New object technologies offer the possibility of far greater levels of scalability and performance. In an object database management system (ODBMS), information can be stored as objects and are then connected by the use of pointers. This is just one reason why object technology is being accepted quite rapidly in the finance/banking markets.
Anoop Ubhey, Research Analyst at Frost & Sullivan, reports: "Prices in the database market are in decline, but a whole raft of organizations in all vertical markets are demanding better service. Price is no longer their number one criteria. With the introduction of object technology, this trend is more dominant. However, we see that database vendors will more than make up for the dropping database prices through services offered."
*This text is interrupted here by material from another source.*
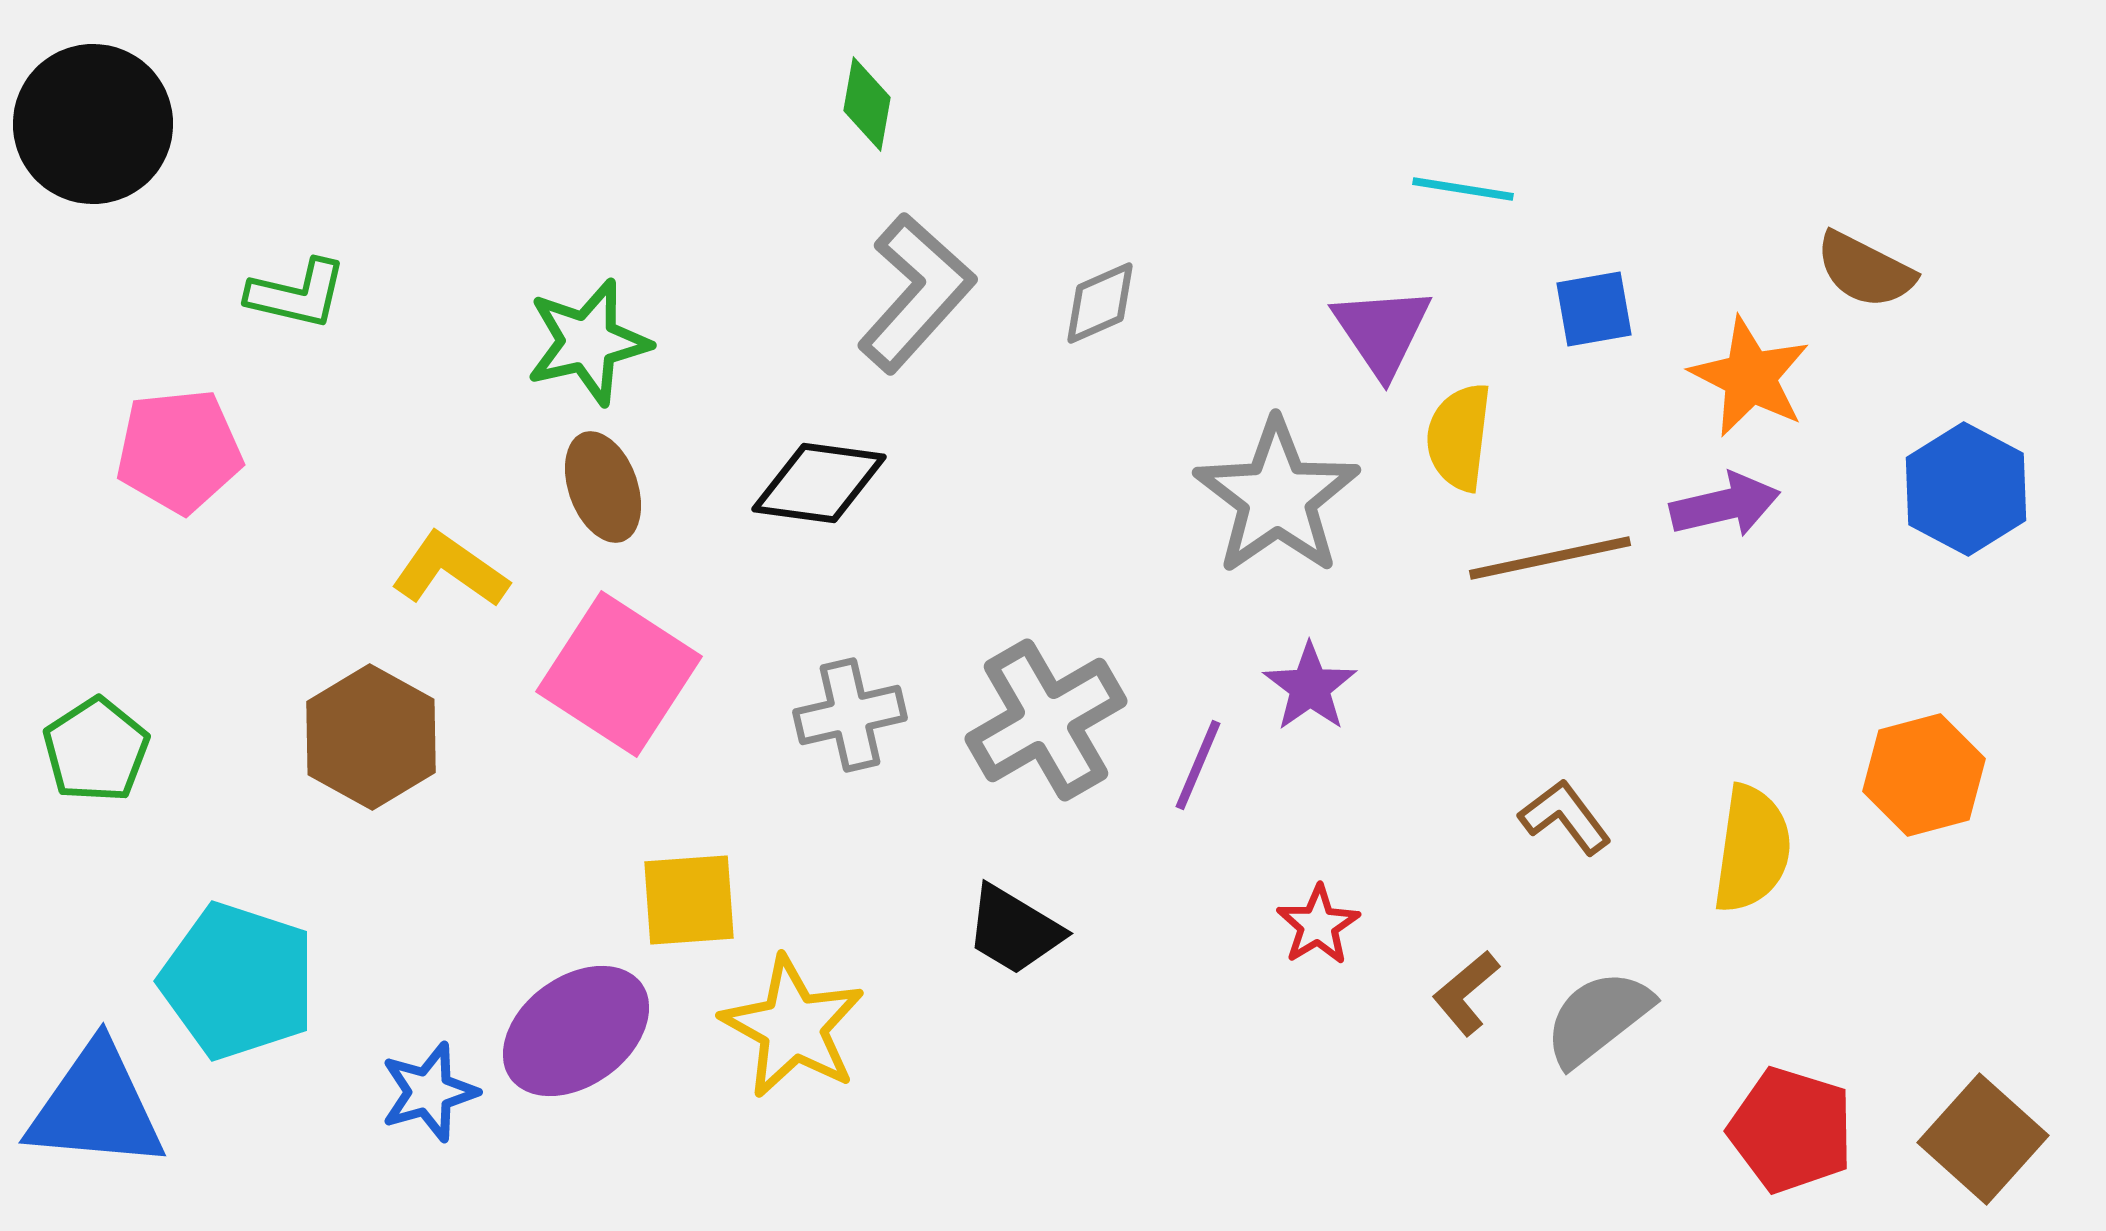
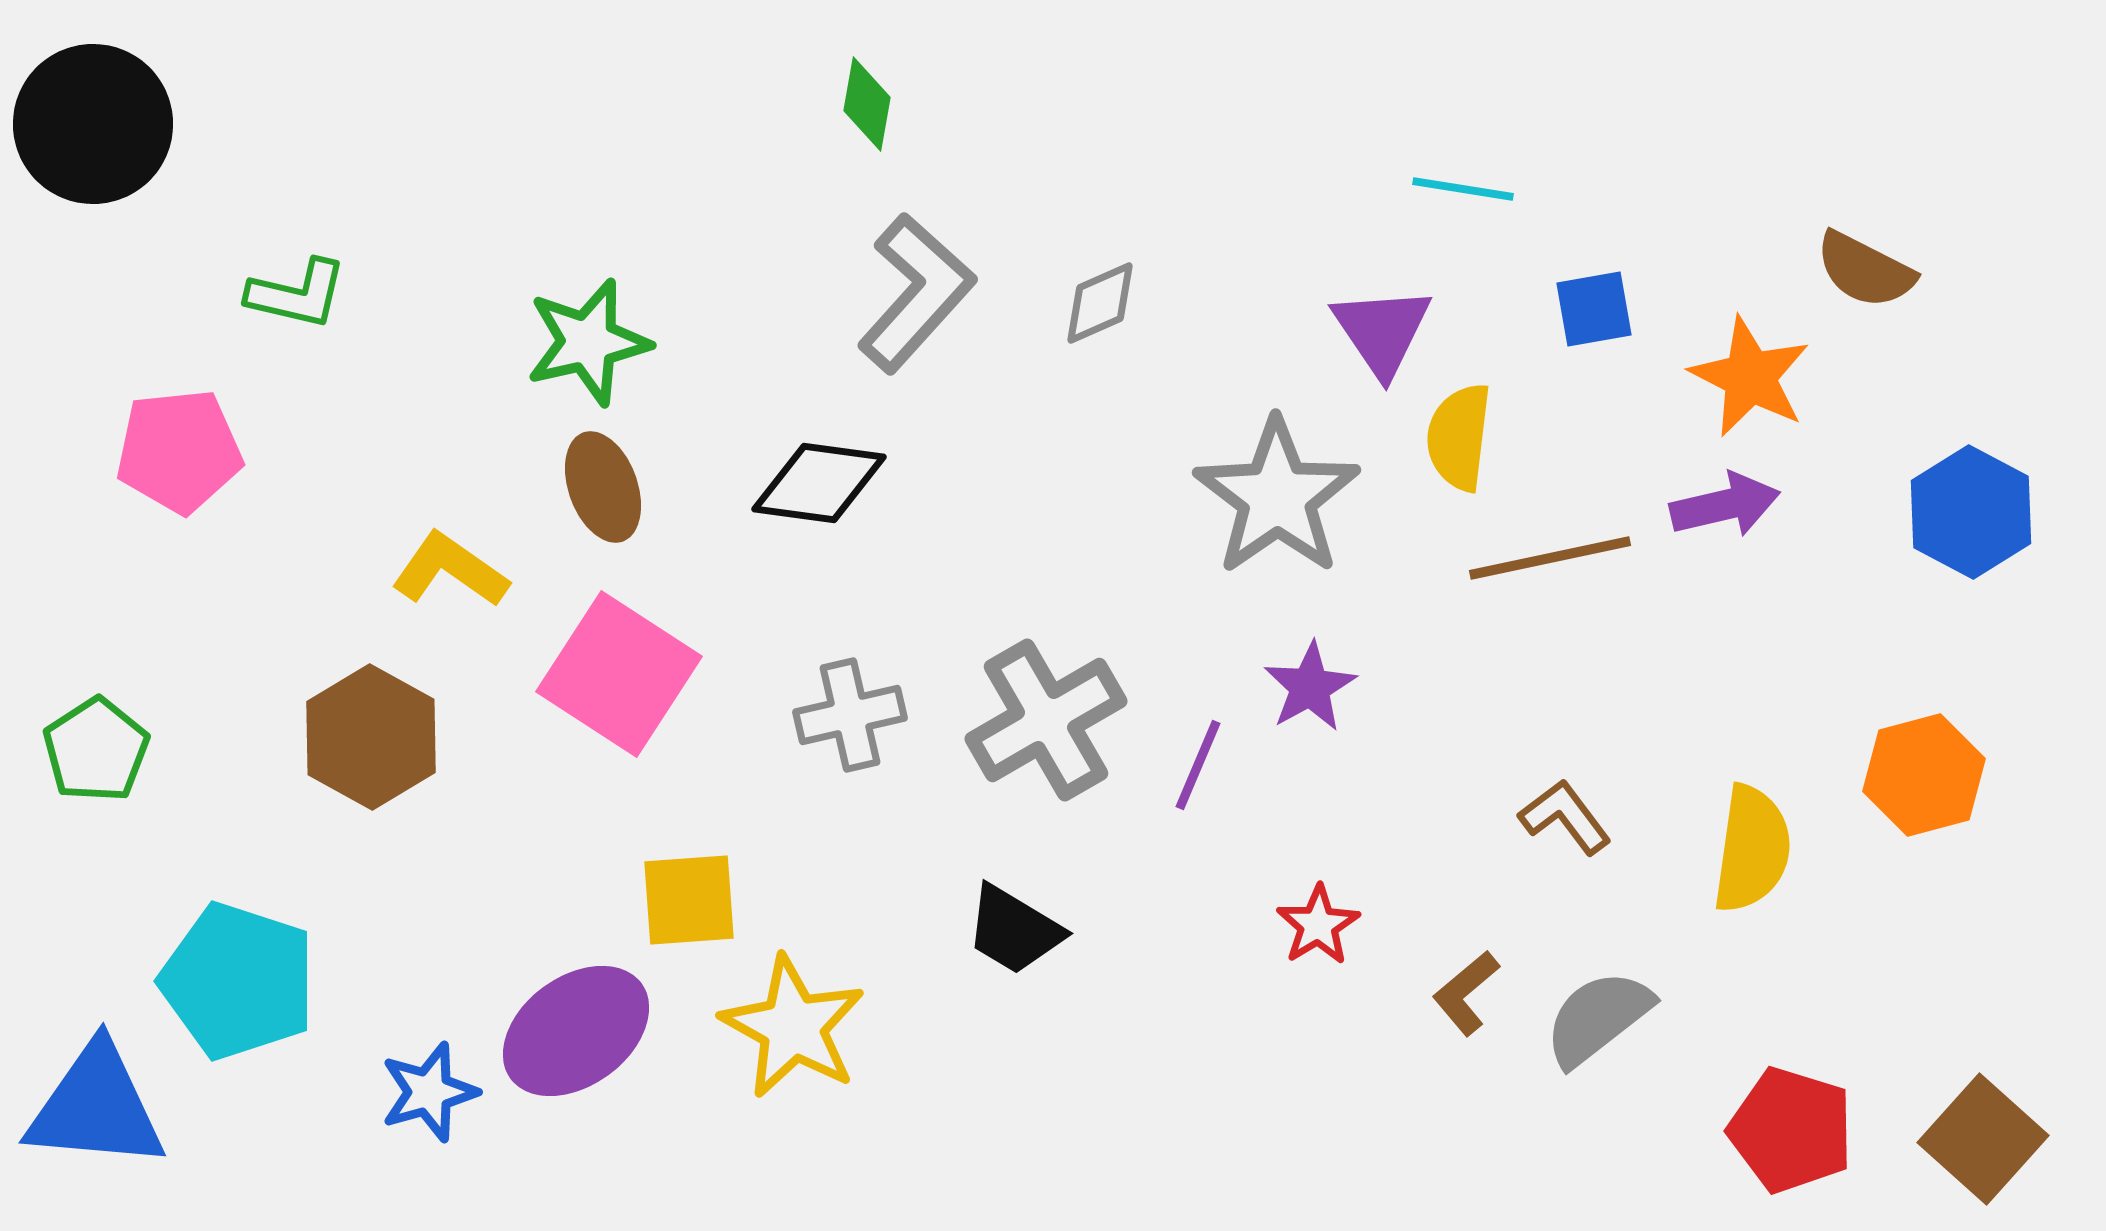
blue hexagon at (1966, 489): moved 5 px right, 23 px down
purple star at (1310, 687): rotated 6 degrees clockwise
"An increasing number of smaller retail companies will be able to financially justify Implementing large customer and transaction databases, thus impacting the database market positively."
In the mixed relational database market, representing the lion's share of overall database market revenues, Oracle and IBM dominate the picture where Informix and Sybase have fallen back drastically, whilst Microsoft is showing strong signs of growth.
"With the continuous pressure in the database market, many of the smaller database vendors Will be forced out or will be acquired by the larger vendors active in the market. As object technology becomes widely accepted, there are likely to be alliances between relational and object database vendors. However, some companies in the object-oriented database market are not faring too well and are looking for help in the relational database market," Ubhey comments.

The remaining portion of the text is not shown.